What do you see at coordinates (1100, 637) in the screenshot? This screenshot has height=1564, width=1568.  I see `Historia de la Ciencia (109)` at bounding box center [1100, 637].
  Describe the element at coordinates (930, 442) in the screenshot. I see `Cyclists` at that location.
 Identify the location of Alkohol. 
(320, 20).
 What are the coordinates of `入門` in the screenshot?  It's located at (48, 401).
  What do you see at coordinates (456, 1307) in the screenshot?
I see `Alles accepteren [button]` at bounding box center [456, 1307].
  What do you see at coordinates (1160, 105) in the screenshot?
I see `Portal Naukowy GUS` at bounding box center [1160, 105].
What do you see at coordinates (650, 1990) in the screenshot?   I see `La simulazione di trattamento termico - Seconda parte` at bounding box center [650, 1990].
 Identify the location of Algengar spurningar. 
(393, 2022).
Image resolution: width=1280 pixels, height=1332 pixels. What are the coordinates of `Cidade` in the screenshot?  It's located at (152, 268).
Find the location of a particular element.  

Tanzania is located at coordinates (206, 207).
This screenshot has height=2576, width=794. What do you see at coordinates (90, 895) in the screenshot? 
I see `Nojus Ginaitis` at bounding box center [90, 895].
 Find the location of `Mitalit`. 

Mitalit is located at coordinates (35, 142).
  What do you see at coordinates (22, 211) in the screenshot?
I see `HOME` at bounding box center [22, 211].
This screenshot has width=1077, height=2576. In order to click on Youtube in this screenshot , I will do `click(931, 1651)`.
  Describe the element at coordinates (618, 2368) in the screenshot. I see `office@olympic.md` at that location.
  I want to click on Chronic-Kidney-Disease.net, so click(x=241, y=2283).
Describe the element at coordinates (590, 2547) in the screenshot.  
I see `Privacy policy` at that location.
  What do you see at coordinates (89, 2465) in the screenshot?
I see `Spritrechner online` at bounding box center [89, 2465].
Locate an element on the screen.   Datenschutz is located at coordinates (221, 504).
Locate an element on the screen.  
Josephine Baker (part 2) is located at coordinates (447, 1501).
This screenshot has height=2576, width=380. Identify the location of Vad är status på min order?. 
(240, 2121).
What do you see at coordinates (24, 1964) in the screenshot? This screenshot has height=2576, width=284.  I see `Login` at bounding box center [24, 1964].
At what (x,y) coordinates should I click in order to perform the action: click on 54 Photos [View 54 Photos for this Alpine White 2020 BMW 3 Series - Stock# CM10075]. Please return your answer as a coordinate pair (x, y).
========
*Task brief*.
All of the entries above need to be retyped exactly.

*Written answer*.
What do you see at coordinates (1100, 637) in the screenshot? This screenshot has height=1564, width=1568.  I see `Historia de la Ciencia (109)` at bounding box center [1100, 637].
  Describe the element at coordinates (930, 442) in the screenshot. I see `Cyclists` at that location.
 Identify the location of Alkohol. 
(320, 20).
 What are the coordinates of `入門` in the screenshot?  It's located at (48, 401).
  What do you see at coordinates (456, 1307) in the screenshot?
I see `Alles accepteren [button]` at bounding box center [456, 1307].
  What do you see at coordinates (1160, 105) in the screenshot?
I see `Portal Naukowy GUS` at bounding box center [1160, 105].
What do you see at coordinates (650, 1990) in the screenshot?   I see `La simulazione di trattamento termico - Seconda parte` at bounding box center [650, 1990].
 Identify the location of Algengar spurningar. 
(393, 2022).
Image resolution: width=1280 pixels, height=1332 pixels. What are the coordinates of `Cidade` in the screenshot?  It's located at (152, 268).
Find the location of a particular element.  

Tanzania is located at coordinates (206, 207).
This screenshot has height=2576, width=794. What do you see at coordinates (90, 895) in the screenshot? 
I see `Nojus Ginaitis` at bounding box center [90, 895].
 Find the location of `Mitalit`. 

Mitalit is located at coordinates (35, 142).
  What do you see at coordinates (22, 211) in the screenshot?
I see `HOME` at bounding box center [22, 211].
This screenshot has width=1077, height=2576. In order to click on Youtube in this screenshot , I will do `click(931, 1651)`.
  Describe the element at coordinates (618, 2368) in the screenshot. I see `office@olympic.md` at that location.
  I want to click on Chronic-Kidney-Disease.net, so click(x=241, y=2283).
Describe the element at coordinates (590, 2547) in the screenshot.  
I see `Privacy policy` at that location.
  What do you see at coordinates (89, 2465) in the screenshot?
I see `Spritrechner online` at bounding box center [89, 2465].
Locate an element on the screen.   Datenschutz is located at coordinates (221, 504).
Locate an element on the screen.  
Josephine Baker (part 2) is located at coordinates (447, 1501).
This screenshot has height=2576, width=380. Identify the location of Vad är status på min order?. 
(240, 2121).
What do you see at coordinates (24, 1964) in the screenshot? This screenshot has height=2576, width=284.  I see `Login` at bounding box center [24, 1964].
At what (x,y) coordinates should I click in order to perform the action: click on 54 Photos [View 54 Photos for this Alpine White 2020 BMW 3 Series - Stock# CM10075]. Please return your answer as a coordinate pair (x, y).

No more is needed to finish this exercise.